[Data entries]
^^^^^^^^
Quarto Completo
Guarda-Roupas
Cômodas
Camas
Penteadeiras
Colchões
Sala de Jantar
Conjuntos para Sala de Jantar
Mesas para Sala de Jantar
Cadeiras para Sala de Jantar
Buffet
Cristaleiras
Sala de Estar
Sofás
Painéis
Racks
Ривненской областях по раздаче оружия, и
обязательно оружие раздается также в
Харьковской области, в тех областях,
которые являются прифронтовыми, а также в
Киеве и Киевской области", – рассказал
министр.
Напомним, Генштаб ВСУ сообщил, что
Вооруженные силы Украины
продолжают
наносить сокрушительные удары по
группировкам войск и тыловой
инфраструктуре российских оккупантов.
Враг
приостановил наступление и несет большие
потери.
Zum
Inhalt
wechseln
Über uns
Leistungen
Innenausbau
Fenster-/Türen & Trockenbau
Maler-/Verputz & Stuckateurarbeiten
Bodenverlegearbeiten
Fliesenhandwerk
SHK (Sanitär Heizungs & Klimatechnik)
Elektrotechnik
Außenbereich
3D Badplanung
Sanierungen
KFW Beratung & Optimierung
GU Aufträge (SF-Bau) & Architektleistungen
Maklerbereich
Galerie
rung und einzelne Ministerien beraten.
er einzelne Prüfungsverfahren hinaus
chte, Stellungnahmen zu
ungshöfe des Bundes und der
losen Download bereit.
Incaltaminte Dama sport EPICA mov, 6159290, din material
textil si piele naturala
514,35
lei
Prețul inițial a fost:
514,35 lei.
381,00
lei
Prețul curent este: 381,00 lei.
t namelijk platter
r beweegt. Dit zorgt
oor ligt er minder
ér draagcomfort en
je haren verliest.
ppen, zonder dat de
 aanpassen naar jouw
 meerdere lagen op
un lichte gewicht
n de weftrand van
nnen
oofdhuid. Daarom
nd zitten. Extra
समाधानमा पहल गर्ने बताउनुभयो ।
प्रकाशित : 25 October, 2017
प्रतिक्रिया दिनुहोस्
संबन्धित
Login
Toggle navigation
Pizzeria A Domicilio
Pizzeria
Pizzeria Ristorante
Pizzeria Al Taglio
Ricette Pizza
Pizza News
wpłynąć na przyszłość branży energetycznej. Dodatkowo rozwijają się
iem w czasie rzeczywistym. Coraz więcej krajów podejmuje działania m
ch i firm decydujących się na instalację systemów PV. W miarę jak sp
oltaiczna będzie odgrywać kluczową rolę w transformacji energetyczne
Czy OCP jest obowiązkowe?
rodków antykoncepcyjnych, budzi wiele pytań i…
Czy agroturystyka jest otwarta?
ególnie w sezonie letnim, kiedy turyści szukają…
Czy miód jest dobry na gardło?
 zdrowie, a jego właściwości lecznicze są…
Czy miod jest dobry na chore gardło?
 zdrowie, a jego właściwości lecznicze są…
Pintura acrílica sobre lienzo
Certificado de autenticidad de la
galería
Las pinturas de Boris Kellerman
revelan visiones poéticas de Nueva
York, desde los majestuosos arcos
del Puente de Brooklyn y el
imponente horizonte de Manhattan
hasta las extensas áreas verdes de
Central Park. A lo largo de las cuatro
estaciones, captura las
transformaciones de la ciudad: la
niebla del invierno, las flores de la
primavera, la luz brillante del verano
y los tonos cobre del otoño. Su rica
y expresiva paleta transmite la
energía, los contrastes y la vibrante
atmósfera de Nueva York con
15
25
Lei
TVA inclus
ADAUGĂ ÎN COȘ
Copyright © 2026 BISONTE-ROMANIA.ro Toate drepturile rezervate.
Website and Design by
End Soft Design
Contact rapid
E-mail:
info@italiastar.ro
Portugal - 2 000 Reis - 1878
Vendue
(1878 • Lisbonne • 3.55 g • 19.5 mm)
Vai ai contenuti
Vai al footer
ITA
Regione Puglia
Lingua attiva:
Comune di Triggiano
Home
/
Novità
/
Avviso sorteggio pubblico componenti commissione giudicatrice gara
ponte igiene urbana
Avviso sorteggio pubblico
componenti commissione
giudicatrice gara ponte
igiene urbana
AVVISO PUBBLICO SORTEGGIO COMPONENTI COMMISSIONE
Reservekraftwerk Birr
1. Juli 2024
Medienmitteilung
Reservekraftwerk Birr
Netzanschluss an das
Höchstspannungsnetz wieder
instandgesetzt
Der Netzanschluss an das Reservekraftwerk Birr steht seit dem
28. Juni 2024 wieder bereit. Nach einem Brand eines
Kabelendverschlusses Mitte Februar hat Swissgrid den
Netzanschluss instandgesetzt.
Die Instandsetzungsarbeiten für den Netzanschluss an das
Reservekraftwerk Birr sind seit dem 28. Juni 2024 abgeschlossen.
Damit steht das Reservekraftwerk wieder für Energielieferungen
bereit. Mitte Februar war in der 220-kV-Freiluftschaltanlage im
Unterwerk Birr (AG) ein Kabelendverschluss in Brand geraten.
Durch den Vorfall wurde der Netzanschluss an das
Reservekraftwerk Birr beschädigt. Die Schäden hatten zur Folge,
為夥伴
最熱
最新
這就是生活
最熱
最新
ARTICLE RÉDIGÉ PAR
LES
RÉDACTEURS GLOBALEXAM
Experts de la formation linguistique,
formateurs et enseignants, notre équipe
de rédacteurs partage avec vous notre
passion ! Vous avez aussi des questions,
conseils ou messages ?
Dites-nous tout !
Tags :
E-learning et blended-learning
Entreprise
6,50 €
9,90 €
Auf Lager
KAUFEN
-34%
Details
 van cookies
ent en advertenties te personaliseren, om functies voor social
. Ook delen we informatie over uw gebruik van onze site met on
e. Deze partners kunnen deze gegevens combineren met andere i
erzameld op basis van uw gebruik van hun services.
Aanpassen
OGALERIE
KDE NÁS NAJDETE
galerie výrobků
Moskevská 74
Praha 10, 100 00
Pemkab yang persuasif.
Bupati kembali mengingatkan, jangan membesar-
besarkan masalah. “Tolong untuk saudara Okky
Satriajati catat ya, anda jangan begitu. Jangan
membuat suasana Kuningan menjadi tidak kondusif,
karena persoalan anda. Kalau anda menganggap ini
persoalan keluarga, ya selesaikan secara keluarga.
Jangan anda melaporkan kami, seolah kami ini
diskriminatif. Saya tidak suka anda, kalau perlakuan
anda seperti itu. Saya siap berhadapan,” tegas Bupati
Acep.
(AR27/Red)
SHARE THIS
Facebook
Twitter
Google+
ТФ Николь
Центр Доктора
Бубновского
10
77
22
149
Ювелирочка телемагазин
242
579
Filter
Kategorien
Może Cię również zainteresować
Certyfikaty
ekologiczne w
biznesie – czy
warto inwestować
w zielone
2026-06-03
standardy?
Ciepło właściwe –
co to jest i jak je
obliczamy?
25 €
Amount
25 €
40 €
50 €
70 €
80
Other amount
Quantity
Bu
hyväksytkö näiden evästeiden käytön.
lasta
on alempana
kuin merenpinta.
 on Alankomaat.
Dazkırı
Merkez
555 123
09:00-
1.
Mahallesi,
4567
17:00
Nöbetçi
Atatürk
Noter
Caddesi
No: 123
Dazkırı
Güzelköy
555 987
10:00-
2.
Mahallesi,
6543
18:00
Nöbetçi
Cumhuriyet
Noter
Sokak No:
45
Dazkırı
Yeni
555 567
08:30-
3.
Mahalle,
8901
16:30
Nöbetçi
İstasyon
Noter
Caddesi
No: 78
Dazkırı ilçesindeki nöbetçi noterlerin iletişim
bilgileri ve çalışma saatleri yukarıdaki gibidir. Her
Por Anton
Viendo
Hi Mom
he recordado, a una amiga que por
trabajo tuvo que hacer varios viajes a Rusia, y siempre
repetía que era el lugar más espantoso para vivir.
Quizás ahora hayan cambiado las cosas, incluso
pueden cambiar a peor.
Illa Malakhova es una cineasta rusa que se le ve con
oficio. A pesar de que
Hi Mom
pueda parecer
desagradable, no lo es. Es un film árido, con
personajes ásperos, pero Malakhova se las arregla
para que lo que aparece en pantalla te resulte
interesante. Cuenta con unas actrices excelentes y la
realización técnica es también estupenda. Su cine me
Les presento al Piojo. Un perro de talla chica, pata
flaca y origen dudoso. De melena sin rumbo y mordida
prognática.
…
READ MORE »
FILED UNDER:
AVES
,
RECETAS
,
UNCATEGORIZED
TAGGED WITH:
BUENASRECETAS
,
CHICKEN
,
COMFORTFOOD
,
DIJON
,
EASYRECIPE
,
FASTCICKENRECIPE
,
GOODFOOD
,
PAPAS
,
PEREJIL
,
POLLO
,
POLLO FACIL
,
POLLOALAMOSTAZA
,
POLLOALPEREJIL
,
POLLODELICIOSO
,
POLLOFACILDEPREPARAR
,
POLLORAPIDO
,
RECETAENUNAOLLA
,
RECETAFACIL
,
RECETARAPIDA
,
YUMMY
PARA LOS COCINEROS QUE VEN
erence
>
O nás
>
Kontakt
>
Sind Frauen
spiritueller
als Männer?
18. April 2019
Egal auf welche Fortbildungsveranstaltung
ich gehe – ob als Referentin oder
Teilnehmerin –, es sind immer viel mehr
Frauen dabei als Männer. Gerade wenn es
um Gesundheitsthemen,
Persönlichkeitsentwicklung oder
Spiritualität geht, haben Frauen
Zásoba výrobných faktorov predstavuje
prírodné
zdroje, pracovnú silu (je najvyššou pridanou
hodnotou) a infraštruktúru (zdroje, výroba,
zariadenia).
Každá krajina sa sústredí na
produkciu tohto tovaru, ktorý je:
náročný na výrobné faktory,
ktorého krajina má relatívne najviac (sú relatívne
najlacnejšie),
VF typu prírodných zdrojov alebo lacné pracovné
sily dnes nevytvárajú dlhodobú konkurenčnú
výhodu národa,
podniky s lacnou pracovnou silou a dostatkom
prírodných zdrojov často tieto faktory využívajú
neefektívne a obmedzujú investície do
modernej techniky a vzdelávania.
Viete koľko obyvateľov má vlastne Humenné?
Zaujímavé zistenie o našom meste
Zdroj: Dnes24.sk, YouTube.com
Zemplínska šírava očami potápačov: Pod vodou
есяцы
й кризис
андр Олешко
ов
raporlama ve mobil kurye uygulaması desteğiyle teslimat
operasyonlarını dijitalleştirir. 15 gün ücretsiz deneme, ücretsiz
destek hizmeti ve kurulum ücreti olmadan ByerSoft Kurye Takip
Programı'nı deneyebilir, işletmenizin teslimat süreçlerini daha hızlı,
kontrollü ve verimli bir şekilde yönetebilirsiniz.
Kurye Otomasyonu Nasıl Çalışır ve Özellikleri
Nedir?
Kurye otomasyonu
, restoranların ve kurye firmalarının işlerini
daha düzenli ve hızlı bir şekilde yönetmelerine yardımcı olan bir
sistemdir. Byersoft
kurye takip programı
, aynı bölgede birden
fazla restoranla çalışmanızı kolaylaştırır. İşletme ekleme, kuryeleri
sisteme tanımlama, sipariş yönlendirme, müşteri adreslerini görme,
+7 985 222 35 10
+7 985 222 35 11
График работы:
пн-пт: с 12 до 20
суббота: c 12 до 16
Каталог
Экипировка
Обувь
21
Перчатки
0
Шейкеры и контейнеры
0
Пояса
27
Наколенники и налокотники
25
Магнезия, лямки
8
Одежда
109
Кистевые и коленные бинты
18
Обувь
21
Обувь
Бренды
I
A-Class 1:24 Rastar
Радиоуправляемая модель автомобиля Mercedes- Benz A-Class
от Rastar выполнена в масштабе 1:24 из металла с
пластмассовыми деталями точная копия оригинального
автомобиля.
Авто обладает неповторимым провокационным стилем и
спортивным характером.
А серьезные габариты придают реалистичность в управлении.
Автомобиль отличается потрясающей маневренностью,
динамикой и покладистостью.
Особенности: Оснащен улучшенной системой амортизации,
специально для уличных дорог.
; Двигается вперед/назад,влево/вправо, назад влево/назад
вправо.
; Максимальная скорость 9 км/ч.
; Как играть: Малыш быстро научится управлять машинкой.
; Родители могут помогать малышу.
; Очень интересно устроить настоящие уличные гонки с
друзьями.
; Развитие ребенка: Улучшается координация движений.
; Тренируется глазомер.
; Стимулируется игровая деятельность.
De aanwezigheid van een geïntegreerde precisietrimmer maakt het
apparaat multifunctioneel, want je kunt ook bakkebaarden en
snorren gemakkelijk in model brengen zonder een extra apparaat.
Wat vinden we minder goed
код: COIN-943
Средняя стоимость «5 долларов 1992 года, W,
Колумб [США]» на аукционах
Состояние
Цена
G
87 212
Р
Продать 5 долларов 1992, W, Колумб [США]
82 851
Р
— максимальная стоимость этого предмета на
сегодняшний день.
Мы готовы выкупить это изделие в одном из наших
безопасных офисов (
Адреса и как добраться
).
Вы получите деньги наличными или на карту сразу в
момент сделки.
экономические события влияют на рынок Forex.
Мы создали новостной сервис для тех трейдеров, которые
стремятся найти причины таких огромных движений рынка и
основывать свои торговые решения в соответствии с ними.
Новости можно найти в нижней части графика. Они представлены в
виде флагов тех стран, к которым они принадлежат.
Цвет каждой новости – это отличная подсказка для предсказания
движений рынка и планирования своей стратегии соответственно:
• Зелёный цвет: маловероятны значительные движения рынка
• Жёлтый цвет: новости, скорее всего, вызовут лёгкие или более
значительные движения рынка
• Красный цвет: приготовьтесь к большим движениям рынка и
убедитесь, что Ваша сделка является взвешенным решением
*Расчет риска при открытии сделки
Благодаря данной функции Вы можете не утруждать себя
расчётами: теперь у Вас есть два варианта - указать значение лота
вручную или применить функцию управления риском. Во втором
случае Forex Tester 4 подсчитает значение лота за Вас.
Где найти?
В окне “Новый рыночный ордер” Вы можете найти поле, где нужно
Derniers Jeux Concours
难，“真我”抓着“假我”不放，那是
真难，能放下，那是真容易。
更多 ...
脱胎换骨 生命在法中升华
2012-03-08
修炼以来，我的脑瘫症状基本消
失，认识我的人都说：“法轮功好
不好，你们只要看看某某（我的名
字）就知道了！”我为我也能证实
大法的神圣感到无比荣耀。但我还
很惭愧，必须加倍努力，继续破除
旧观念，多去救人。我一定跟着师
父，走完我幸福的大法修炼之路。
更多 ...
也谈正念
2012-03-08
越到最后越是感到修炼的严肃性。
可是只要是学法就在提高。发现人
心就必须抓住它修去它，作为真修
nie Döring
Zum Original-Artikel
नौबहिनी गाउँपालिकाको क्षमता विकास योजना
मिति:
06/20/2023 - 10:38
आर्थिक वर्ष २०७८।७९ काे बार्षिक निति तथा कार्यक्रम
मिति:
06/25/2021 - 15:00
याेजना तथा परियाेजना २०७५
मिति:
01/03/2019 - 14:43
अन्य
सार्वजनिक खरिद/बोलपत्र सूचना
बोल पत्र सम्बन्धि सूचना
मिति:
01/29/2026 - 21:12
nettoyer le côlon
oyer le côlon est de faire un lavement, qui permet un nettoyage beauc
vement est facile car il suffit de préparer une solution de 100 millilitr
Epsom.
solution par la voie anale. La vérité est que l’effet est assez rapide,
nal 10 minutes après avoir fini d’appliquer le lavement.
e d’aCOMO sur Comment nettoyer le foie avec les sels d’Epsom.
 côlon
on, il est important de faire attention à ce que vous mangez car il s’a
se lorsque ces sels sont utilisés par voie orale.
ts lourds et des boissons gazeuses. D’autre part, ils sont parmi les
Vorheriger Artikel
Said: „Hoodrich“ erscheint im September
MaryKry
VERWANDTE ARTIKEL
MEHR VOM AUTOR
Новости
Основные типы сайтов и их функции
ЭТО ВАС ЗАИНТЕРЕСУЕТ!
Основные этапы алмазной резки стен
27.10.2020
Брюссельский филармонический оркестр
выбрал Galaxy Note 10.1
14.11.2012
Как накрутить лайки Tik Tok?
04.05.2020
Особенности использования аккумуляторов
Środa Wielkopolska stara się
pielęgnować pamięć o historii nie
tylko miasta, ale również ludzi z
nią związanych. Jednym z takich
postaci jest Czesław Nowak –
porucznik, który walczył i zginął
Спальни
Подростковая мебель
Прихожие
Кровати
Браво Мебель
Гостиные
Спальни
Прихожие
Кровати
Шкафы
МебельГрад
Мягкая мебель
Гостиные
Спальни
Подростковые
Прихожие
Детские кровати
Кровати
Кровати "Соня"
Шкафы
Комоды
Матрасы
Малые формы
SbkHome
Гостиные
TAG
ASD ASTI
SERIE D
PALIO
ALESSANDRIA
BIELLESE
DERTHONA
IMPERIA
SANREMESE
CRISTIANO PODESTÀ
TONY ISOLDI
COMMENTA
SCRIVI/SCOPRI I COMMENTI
^^^^^^^^
Your response should contain each line of the entries above that holds the string "einzelne".

rung und einzelne Ministerien beraten.
er einzelne Prüfungsverfahren hinaus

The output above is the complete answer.